During specialized training (SPECTRA, we called it), each of us would work on his specific skills. I climbed at Yosemite; Red Rock, Nevada; and Cabo San Lucas, Mexico, to train with some of the world’s top climbers. I also attended advanced para-rescue medical training courses with the USAF Pararescue (PJs) and advanced mini goat-lab courses with the Army Special Forces, and I worked at the Womack Army Medical Center at Fort Bragg as an “intern”—which meant that I was allowed to assist in all types of procedures in the emergency and operating rooms.

Then, during the team’s deployment cycle, all of us would pack up and deploy somewhere in CONUS (the contiguous United States) or OCONUS (outside the contiguous United States). We might travel as a team to Puerto Rico for a three-week dive trip, or to Arizona for two to three weeks of HAHO jumping.
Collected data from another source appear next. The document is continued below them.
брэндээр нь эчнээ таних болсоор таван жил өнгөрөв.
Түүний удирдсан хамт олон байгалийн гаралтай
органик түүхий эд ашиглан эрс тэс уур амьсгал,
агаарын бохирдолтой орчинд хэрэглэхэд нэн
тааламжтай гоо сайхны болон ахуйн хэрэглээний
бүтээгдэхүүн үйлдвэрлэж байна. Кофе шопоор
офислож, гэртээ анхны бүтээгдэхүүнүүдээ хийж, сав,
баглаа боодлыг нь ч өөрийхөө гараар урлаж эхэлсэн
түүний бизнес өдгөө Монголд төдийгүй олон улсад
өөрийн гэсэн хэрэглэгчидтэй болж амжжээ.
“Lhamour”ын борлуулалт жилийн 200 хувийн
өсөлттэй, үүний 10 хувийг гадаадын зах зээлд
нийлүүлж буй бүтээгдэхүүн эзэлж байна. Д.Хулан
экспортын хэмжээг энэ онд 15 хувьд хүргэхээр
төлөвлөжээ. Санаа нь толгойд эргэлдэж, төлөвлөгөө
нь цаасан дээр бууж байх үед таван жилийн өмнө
Sometimes we ■​■​■​■​■​■​■​■​■​■​■​■​■​■​■​■​■​■​■​■​■​■​■​■​■​■​■​■​■​■​■​■​■​■​■​■​■​■​■​■​■​■​■​■​■​■​■​■​■​■​■​■​■​■​■​■​■​■​■​■​■​■​■​■​■​■​■​■​■​■​■​■​■​■​■​■​■​■​■​■​■​■​■​■​■​■​■​■​■​■​■​■​■​■​■​■​■​■​■​

The person or persons who had that specific specialty planned the trip. So I designed the climbing, medical, and dive deployments.

We trained for land, air, water, and mountain, arctic, jungle, desert, and urban terrain. No other maritime unit in the world was better trained, more versatile, or could deploy to as many locations in the world.

Given the level of expertise of the individual operators, we had spectacular advanced-training runs. Instead of static ship boarding, we practiced complex under-ways, which required the split-second timing of numerous components.

During under-ways, we’d parachute into the ocean and drop up to four cigarette boats on pallets approximately five miles away from the moving target ship.

We’d hit the water as close as possible to the cigarette boats, jettison our chutes, swim to the boats, and cut the assault boats free from the pallets. A steer-and-throttle man would board each boat and start the engine.

Then each boat crew would load its respective boat. Once all boats were loaded, we’d take off at a high rate of speed toward the target, generally a cruise liner.

These ops were always conducted at night. Sometimes we’d drop an extra boat, because if one hit the water at the wrong angle, it would sink to the bottom like a lawn dart.

Once the target ship passed, the assault boats moved into position. Two would attack from the starboard side, and two from the portside, in tandem.

With the assault boats bobbing up and down and the target moving at a good speed, a pole man would stand on the bow of the boat, with two men holding him, then extend a telescopic pole with the cave-in ladder attached and try to hook it to something solid on the deck of the target vessel.

At the same time the pole went up on the starboard side, one was also going up on the portside. If one boat dropped its pole or couldn’t attach its ladder, the cigarette boat behind it would move into position. If the worst-case scenario happened, we needed only one ladder to go up, because everyone could climb up the same ladder.